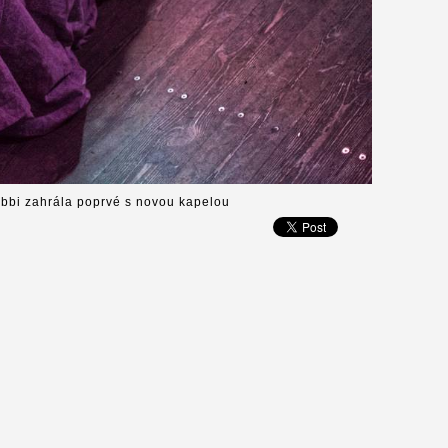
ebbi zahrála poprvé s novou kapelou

━━━━━━━━━━

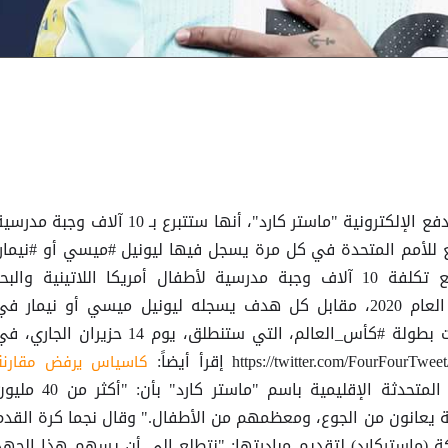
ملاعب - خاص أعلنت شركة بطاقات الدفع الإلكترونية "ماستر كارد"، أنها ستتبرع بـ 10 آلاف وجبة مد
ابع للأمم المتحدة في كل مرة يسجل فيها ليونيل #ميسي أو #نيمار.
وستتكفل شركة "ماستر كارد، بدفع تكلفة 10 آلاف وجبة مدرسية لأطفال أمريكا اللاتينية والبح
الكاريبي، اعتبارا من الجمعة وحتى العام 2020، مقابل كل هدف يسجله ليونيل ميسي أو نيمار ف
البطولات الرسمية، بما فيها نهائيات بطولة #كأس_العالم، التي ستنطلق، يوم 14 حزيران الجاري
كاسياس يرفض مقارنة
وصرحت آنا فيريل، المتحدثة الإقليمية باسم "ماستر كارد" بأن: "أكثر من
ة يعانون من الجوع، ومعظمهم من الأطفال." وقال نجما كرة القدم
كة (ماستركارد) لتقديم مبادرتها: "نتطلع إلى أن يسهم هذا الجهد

━━━━━━━━━━

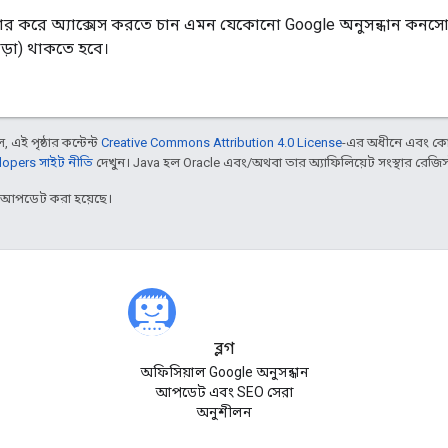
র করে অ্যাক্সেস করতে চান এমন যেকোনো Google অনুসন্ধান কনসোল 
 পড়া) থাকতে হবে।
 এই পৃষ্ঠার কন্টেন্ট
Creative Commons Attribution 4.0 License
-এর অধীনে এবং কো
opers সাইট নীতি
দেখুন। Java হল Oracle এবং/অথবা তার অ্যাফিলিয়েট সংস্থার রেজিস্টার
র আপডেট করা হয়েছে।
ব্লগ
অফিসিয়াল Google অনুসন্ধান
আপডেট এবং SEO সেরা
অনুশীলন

━━━━━━━━━━

## Exercise details
Please determine how many lines of the listing above include the word "ميسي" and state only that number.

## Solved problem
2